▶ What to produce
Your answer should be every line of the entries that has the string "consumidor" in it.

▶ Task inputs
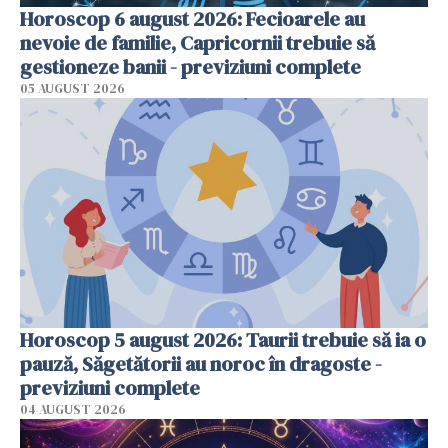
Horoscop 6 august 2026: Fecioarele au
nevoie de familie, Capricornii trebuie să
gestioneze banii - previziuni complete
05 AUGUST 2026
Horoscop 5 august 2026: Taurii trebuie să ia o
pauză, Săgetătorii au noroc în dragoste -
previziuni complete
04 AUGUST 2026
==
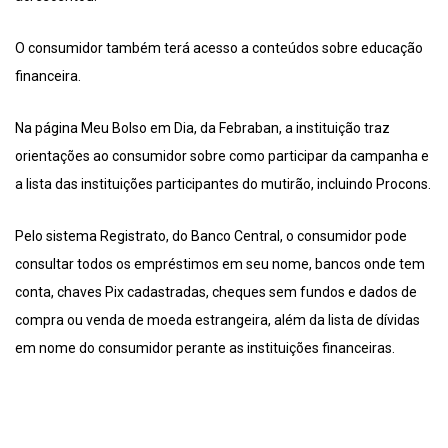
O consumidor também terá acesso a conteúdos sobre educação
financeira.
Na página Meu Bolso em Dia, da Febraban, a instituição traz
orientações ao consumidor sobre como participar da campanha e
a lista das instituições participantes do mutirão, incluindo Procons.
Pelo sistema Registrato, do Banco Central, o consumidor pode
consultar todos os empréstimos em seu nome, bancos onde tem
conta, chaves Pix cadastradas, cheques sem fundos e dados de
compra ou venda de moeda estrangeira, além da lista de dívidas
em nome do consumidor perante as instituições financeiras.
* * *
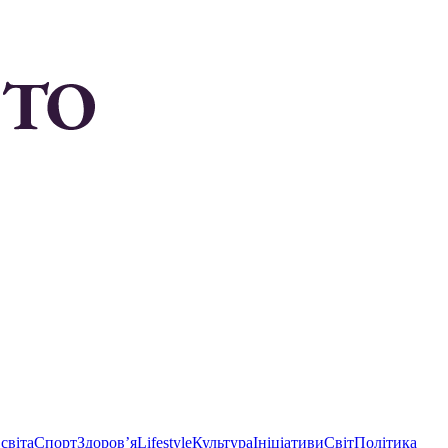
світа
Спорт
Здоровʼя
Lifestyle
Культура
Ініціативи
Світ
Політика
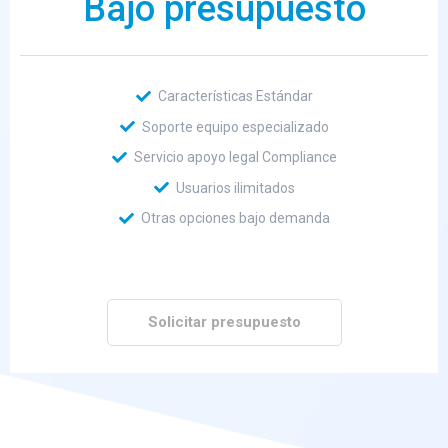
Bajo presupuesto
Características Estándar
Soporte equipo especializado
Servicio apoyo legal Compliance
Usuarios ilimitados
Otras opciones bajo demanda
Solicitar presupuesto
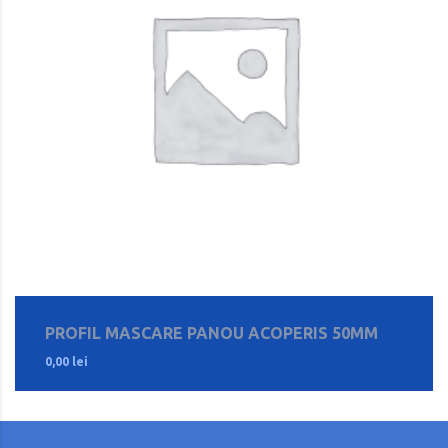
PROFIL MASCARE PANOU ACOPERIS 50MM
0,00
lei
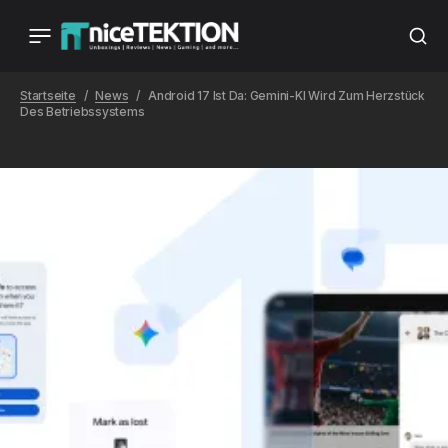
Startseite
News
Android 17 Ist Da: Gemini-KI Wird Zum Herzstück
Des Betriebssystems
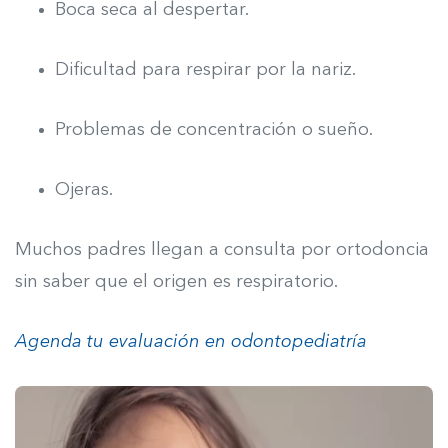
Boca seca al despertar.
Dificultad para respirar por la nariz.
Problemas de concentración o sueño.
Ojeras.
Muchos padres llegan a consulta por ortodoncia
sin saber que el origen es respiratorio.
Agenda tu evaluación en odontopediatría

▶ Task result
O consumidor também terá acesso a conteúdos sobre educação
orientações ao consumidor sobre como participar da campanha e
Pelo sistema Registrato, do Banco Central, o consumidor pode
em nome do consumidor perante as instituições financeiras.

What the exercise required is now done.